» **Exercise instructions**: Would you please reproduce all the entries word for word, minus the pictures?

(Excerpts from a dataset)
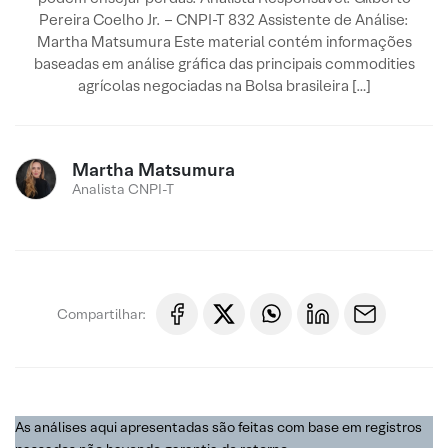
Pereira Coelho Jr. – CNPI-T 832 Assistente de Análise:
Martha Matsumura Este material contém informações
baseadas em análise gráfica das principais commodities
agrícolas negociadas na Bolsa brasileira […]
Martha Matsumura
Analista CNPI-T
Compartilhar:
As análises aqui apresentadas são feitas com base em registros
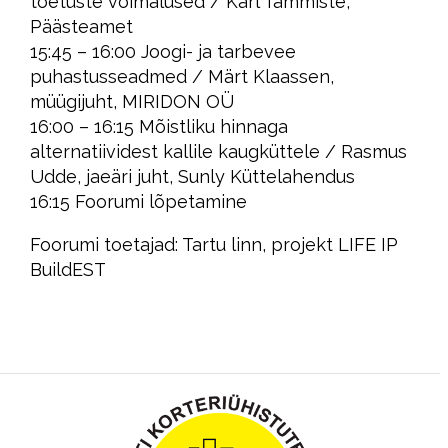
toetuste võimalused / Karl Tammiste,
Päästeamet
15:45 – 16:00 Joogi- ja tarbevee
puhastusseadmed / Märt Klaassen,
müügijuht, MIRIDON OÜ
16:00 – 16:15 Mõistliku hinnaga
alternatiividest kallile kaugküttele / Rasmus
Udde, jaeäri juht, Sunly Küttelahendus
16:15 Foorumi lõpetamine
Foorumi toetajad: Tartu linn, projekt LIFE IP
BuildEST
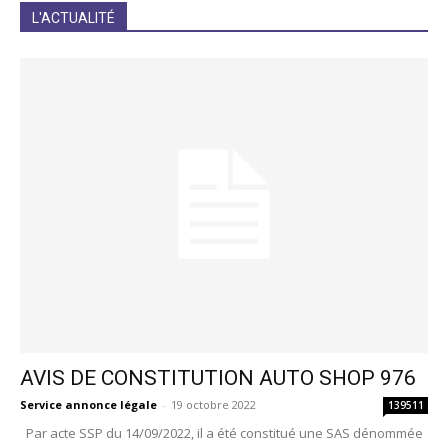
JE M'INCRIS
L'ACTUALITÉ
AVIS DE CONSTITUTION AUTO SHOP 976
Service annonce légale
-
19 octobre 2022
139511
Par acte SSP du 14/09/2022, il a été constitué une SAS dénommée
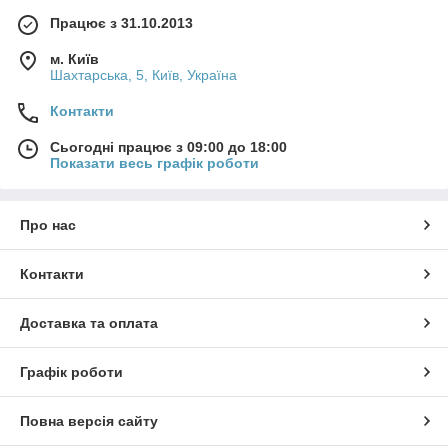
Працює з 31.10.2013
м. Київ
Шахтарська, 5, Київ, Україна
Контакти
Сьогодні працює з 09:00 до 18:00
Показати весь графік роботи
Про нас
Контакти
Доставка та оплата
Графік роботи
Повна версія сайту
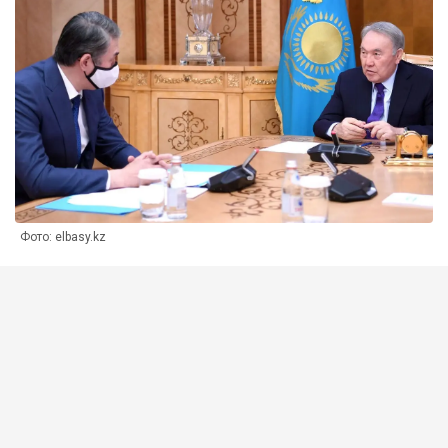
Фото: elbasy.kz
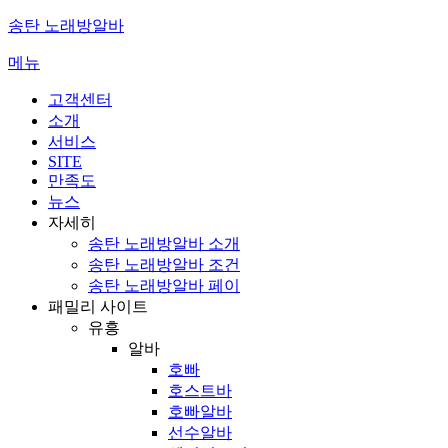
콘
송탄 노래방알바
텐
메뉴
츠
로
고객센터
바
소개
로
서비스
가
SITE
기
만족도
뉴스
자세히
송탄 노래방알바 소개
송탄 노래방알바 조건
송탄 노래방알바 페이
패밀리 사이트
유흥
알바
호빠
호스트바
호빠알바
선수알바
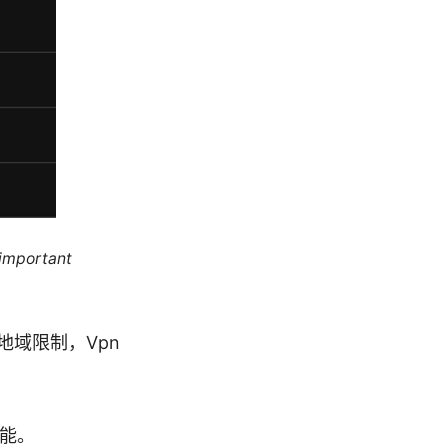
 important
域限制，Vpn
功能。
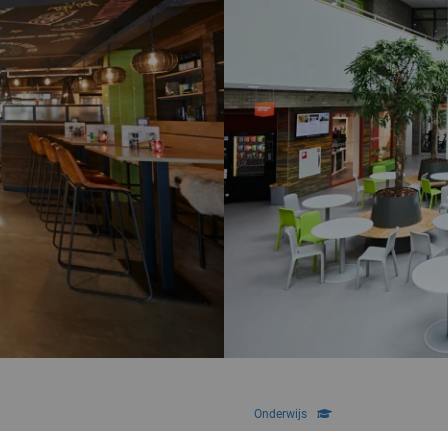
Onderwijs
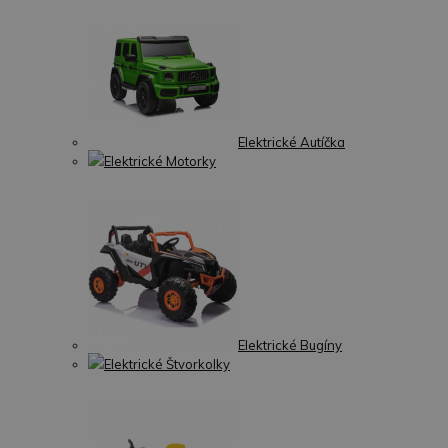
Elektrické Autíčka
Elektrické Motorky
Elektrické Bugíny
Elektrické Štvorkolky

» **Reply**:
Pereira Coelho Jr. – CNPI-T 832 Assistente de Análise:
Martha Matsumura Este material contém informações
baseadas em análise gráfica das principais commodities
agrícolas negociadas na Bolsa brasileira […]
Martha Matsumura
Analista CNPI-T
Compartilhar:
As análises aqui apresentadas são feitas com base em registros
toetuste võimalused / Karl Tammiste,
Päästeamet
15:45 – 16:00 Joogi- ja tarbevee
puhastusseadmed / Märt Klaassen,
müügijuht, MIRIDON OÜ
16:00 – 16:15 Mõistliku hinnaga
alternatiividest kallile kaugküttele / Rasmus
Udde, jaeäri juht, Sunly Küttelahendus
16:15 Foorumi lõpetamine
Foorumi toetajad: Tartu linn, projekt LIFE IP
BuildEST
JE M'INCRIS
L'ACTUALITÉ
AVIS DE CONSTITUTION AUTO SHOP 976
Service annonce légale
-
19 octobre 2022
139511
Par acte SSP du 14/09/2022, il a été constitué une SAS dénommée
Працює з 31.10.2013
м. Київ
Шахтарська, 5, Київ, Україна
Контакти
Сьогодні працює з 09:00 до 18:00
Показати весь графік роботи
Про нас
Контакти
Доставка та оплата
Графік роботи
Повна версія сайту
Фото: elbasy.kz
콘
송탄 노래방알바
텐
메뉴
츠
로
고객센터
바
소개
로
서비스
가
SITE
기
만족도
뉴스
자세히
송탄 노래방알바 소개
송탄 노래방알바 조건
송탄 노래방알바 페이
패밀리 사이트
유흥
알바
호빠
호스트바
호빠알바
선수알바
 important
域限制，Vpn
功能。
Onderwijs
Elektrické Autíčka
Elektrické Motorky
Elektrické Bugíny
Elektrické Štvorkolky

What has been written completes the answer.